Over the past year, retirement plan sponsors’ top concern shifted from reducing plan costs to helping employees prepare for retirement, according to a Fidelity study.
Fidelity Investments released the results of its ninth annual Plan Sponsor Attitudes Study, which revealed that the top concern of plan sponsors was whether the plan was effectively preparing employees for retirement financially (33%), whereas in 2017 the main focus was on reducing business costs related to the plan (32%).
“We view the increased focus on driving plan participants’ engagement and savings rates as a positive shift,” Jordan Burgess, who oversees defined contribution investment only sales at Fidelity Institutional Asset Management, said in a statement. “Plan sponsors can work with advisors to identify ways to boost retirement readiness for plan participants, in addition to leveraging them as a resource to manage the challenges and costs of the plan.”
To help employees achieve their savings goals, many sponsors are making changes to plan design (82%) and investment menus (83%).
As plan sponsors continue making changes to investment menus and plan design, the reasoning behind those changes mirrors their overall focus on retirement preparedness for participants, according to Fidelity.

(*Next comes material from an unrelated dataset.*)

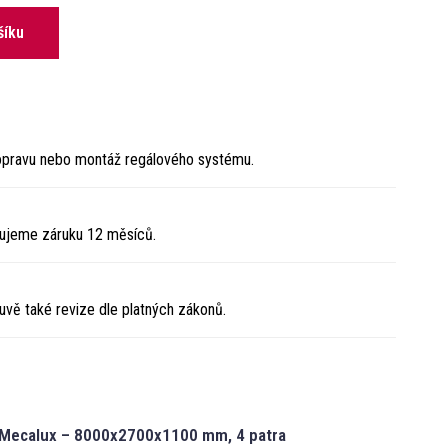
šíku
 dopravu nebo montáž regálového systému.​
ytujeme záruku 12 měsíců.
vě také revize dle platných zákonů.​
ál Mecalux – 8000x2700x1100 mm, 4 patra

The study finds that the reason for most plan design changes was to increase employee participation or savings rates. About one in three plan sponsors reported that they added or changed a matching contribution, which is up from the 25% who did this in 2017. According to the study, this was the top change made to plan design this year.
Meanwhile, the study finds that the top changes made to investment menus included replacing an underperforming fund (33%), adding an index fund (28%) and adding a lower-cost class of shares (25%). Another emerging trend for plan sponsors was the decision to add a managed account program, with 23% of plan sponsors reporting that change.
The study also finds that 92% of plans use plan advisors. According to Fidelity, this is “more plans than ever.” The number of plan sponsors actively looking to switch advisors also dropped this year — to 22% from an all-time high of 38% last year.
The top reason plan sponsors hired advisors this year was to help improve their plans (27% versus 7% in 2017).
Fidelity cites a couple of areas where plan advisors can add value, as well as stay competitive against their peers.
According to Fidelity, plan advisors should consider making sure plan sponsors have retirement income goals in place as well as discuss an appropriate framework for setting these goals, such as target date solutions that are aligned with their plans’ income replacement goals.
Fidelity suggests 45% is a reasonable income replacement goal to help maintain a pre-retirement lifestyle throughout retirement, but 37% of plan sponsors reported a goal of less than 40%.
Another area where advisors can have an impact is with auto-enrollment features. Auto-enrollment, which ranked as the top plan design change last year at 42%, fell to 26% this year. And yet, Fidelity finds that only about half of plans are using auto-enrollment.
According to Fidelity, auto-enrollment can improve participation rates from an average of 50% to 87%. However, six in 10 finance and HR associates participating in the survey reported concern that employees would not respond well to being automatically enrolled.
The study surveyed employers who offer retirement plans that use a wide variety of recordkeepers and have at least 25 participants and $10 million in plan assets.